EOS Delegate Proof of Stake
EOS uses a Delegated Proof of Stake (DPoS) consensus protocol. The protocol relies on 21 elected block producers to reach consensus with a super-majority (two thirds plus one node). EOS participants can stake their EOS tokens, in order to participate in the voting procedure to select these delegates. This means that voting is based on wealth, with 1 token counting as one vote for up to 30 different block producers. Votes are re-calculated every two minutes approximately, and voting can also be delegated. When un-staked, tokens are locked for three days.
Block.one Voting Power
Block.one’s move to participate in the voting process has been criticized by some, because of the large percentage of EOS tokens held by the company.
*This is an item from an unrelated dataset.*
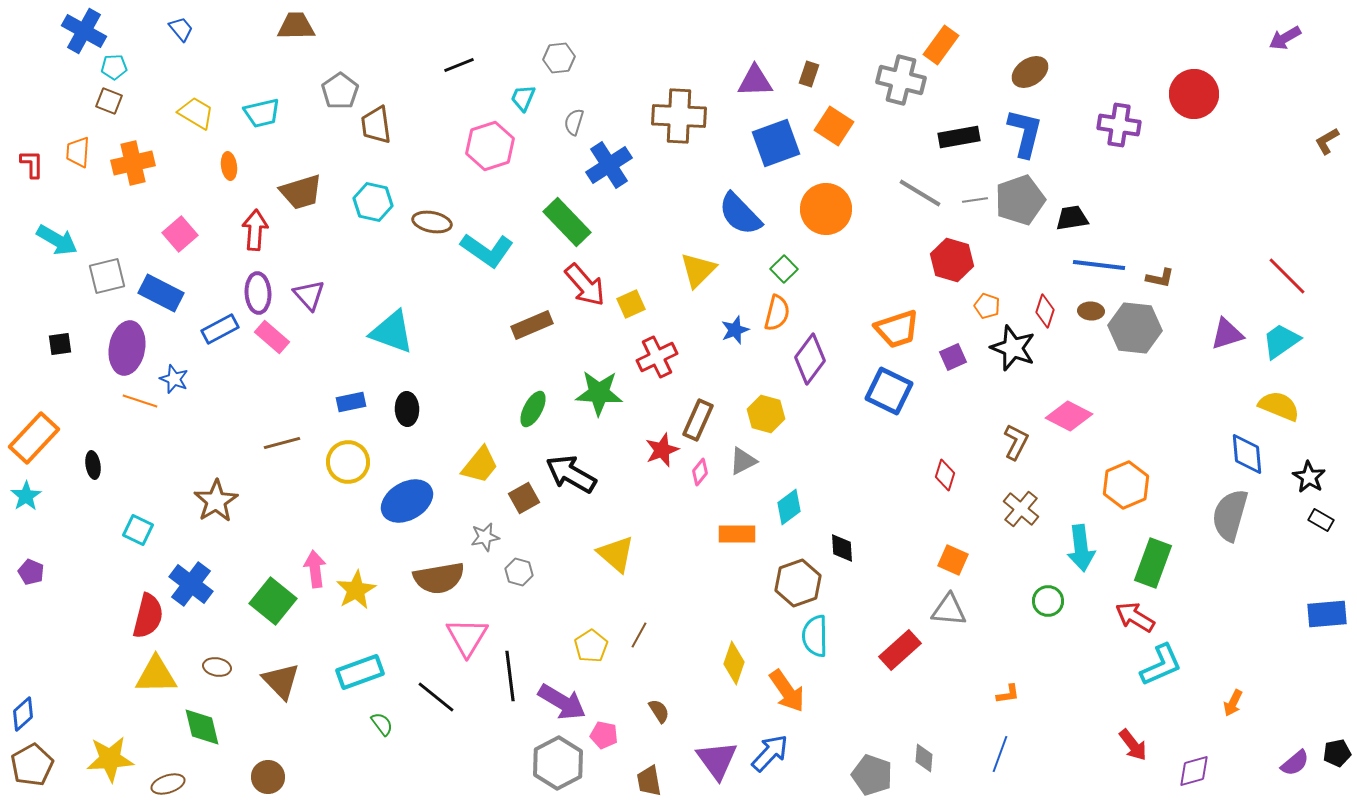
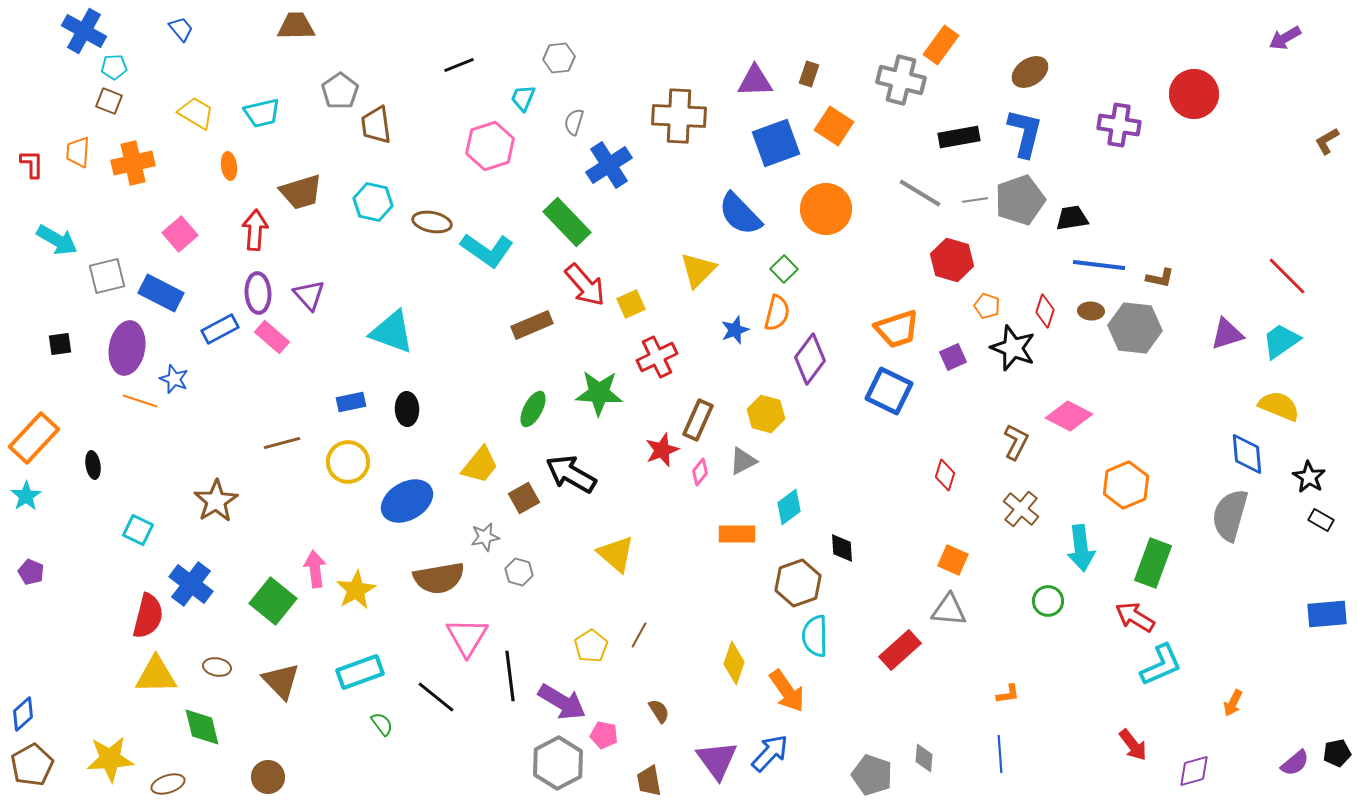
blue line at (1000, 754): rotated 24 degrees counterclockwise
As the creators of EOS, Block.one have allocated themselves 100 million of the 1 billion EOS initially created.
Whilst this “only” constitutes 10% of all available tokens, this number does not tell the full story. At the time of writing, 280 million EOS tokens are staked according to the official tracking page. Adding Block.one’s 100 million tokens would bring this number up to 380 million. Thus, the company would hold a voting power of approximately 26%. Some see this as an excessive share of influence in who gets to produce the blocks on the EOS blockchain.
Not the first criticism
This is not the first time EOS’s model has been questioned for excessive centralization. The small number of validator nodes has been controversial since the beginning. The delegate voting model coupled with the high benefits of becoming a delegate has been criticized as a risk by many, including Ethereum’s founder Vitalik Buterin in this post.
In addition, EOS’s main network launch has been marked by technical glitches, which saw the network go offline for a few hours. The issues we quickly resolved by patches provided by Block.one. However, as this first “freeze” came less than 2 days after network launch and three weeks after a major security issue had been discovered and fixed in the code, confidence in EOS has been dented.
Accounts being frozen for security reasons and other governance debates have also not helped the system’s reputation.
However, whilst all of EOS’s issues should be taken seriously, let’s not forget that we are entering new territory. Making third generation blockchains work is as much of a social experiment, as it is a technical endeavor. We still do not know if Delegated Proof of Stake is a viable alternative to Proof of Work. We also haven’t figured out yet how to govern blockchains effectively. It seems clear that, right now, EOS represents a slightly less decentralized blockchain model. But maybe for some applications, this is sufficient or even required. Time will tell.